Abstract
Background:
Reverse total shoulder arthroplasty (rTSA) is an established procedure for cuff tear arthropathy. More lateralized prostheses have been designed to overcome the reported adverse outcomes of Grammont-style rTSA.
Purpose:
To compare the clinical and radiological outcomes of medialized and lateralized center of rotation (COR) in rTSA.
Study Design:
Systematic review; Level of evidence, 3.
Methods:
This review followed the PRISMA (Preferred Reporting Items for Systematic Reviews and Meta-Analyses) guidelines. Included were studies with a level of evidence ≥3 that compared medialized and lateralized rTSA with a minimum follow-up of 12 months. Functional scores including the American Shoulder and Elbow Surgeons (ASES) score and Constant score (CSS), range of motion at final follow-up, gain of external rotation (ER), visual analog scale (VAS) pain score, scapular notching, and heterotopic ossification (HO) were compared. Data were analyzed using random-effects or fixed-effects models in accordance with heterogeneity.
Results:
Five retrospective cohort studies and 1 randomized controlled study (n = 594 patients) were included. Lateralized rTSA resulted in greater improvement in ER degree (P < .001), a lower VAS pain score (standardized mean difference [SMD], –0.39; P = .002), and a lower rate of scapular notching (risk ratio [RR], 0.40; P < .001) and HO (RR, 0.52; P < .001). Final forward flexion (SMD, –0.14; P = .629) and ER (SMD, 0.21; P = .238) did not differ significantly between the 2 groups. Overall functional scores, including ASES score (SMD, 0.22; P = .310) and CSS (SMD, 0.37; P = .077), also did not differ significantly (SMD, 0.28; P = .062). The overall complication rate did not differ significantly between the 2 groups (RR, 0.71; P = .339).
Conclusion:
Compared with medialized rTSA, lateralized COR rTSA results in greater improvement in ER and the VAS pain score, decreased rates of scapular notching and HO, and no significant changes in functional outcome scores or the complication rate.

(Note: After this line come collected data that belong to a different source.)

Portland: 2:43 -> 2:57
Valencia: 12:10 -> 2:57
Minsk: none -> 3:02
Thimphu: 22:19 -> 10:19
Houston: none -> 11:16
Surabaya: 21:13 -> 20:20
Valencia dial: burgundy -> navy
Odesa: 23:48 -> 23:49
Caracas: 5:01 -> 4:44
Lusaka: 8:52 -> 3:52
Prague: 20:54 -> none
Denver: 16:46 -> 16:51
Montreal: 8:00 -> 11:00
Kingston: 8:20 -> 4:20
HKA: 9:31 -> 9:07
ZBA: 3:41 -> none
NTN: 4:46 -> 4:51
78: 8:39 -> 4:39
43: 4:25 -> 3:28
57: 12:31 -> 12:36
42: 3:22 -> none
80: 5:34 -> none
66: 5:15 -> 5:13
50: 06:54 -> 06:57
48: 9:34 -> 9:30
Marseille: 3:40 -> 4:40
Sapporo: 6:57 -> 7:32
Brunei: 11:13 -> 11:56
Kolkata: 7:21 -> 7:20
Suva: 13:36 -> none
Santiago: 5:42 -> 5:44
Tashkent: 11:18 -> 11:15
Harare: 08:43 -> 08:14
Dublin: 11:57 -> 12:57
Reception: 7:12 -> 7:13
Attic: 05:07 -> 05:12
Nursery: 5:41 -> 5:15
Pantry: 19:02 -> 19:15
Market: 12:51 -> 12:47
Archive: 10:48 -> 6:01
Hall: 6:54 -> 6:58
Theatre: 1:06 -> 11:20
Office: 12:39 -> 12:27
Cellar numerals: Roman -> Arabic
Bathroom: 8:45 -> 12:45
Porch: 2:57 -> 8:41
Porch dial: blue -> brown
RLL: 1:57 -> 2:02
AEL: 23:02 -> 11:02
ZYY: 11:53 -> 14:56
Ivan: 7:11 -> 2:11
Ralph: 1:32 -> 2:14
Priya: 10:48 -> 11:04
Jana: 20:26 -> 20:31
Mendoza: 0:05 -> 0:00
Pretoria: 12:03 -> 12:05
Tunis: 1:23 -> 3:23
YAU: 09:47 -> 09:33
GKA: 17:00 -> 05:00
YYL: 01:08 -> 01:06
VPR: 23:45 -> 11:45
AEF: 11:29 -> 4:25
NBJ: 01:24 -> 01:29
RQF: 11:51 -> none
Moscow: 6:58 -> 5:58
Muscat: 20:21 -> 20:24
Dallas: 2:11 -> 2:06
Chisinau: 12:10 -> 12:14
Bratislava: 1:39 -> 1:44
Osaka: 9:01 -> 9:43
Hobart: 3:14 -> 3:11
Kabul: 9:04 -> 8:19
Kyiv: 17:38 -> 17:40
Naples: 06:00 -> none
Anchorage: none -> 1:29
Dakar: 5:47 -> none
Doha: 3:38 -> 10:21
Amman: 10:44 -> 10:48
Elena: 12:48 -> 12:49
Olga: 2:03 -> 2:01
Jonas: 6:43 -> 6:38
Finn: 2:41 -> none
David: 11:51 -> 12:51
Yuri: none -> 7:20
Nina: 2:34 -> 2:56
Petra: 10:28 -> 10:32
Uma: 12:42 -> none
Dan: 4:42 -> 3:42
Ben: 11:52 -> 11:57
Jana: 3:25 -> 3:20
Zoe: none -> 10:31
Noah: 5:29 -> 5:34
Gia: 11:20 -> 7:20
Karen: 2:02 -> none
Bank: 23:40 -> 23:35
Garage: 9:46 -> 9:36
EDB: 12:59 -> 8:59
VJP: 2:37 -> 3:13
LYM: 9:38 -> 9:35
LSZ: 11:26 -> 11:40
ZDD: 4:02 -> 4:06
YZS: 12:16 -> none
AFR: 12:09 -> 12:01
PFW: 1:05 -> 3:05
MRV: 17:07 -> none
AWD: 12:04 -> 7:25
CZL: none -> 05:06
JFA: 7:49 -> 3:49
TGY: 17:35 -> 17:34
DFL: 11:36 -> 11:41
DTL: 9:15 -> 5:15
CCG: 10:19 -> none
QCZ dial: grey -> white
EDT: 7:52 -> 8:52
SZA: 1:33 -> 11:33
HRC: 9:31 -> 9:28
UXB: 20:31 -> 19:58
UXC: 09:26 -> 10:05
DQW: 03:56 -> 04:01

Since Paul Grammont introduced the procedure for reverse total shoulder arthroplasty (rTSA), it has become a successful treatment option for many shoulder diseases. 3,8,26 Shoulder function and range of motion (ROM) are improved in cuff tear arthropathy (CTA) and other end-stage conditions 4,15 with rTSA.
Grammont designed prostheses with a medialized, distalized center of rotation (COR) to increase the deltoid lever arm. 3 However, some adverse results have been reported after Grammont-style rTSA, such as scapular notching and a lack of improvement in ROM. 6,20,32 Shifting the COR more laterally is one method that has been attempted to address these problems. Bony increased-offset rTSA (BIO-rTSA) was introduced, in which a bone graft is used to lateralize the COR. 2 Other studies achieved prosthetic lateralization by modifying the glenoid or humeral implant design. 16,18,30
Although the amount and method of lateralization remain controversial, many studies 7,9,12 have reported advantages of lateralized rTSA in improved ROM or shoulder function over conventional medialized rTSA, while 1 study 7 has suggested similar outcomes with both methods. A few systematic reviews 1,11,13 on this topic have been published, as well as a recent a meta-analysis by Nunes et al 22 with an evidence level of 4.
The purpose of the present study was to perform a meta-analysis of the advantages and outcomes of lateralized versus medialized rTSA in studies with a high level of evidence (level, ≥3). We hypothesized that most clinical outcomes, including functional scores, ROM, and pain scores, would not differ significantly between the two, while radiological outcomes, such as scapular notching and heterotopic ossifications (HOs), would be better in the lateralized rTSA group.
Methods
Search Strategy
The PubMed, Embase, and Cochrane Central Register of Controlled Trials databases were searched for any articles published before February 27, 2021, that combined the Medical Subject Headings terms “shoulder arthroplasty,” “lateralized,” “medialized,” “lateralization,” and “medialization” with the Boolean operators “AND” and “OR.”
Study Selection
Two independent reviewers (H.-J.L. and S.-H.C.) performed a literature search for studies comparing lateralized- and medialized-design rTSA with a minimum follow-up of 12 months. Searches were conducted according to the PRISMA (Preferred Reporting Items for Systematic Reviews and Meta-Analyses) guidelines, 19 and any disagreements between the reviewers were resolved in a discussion with the senior author (Y.-S.K.).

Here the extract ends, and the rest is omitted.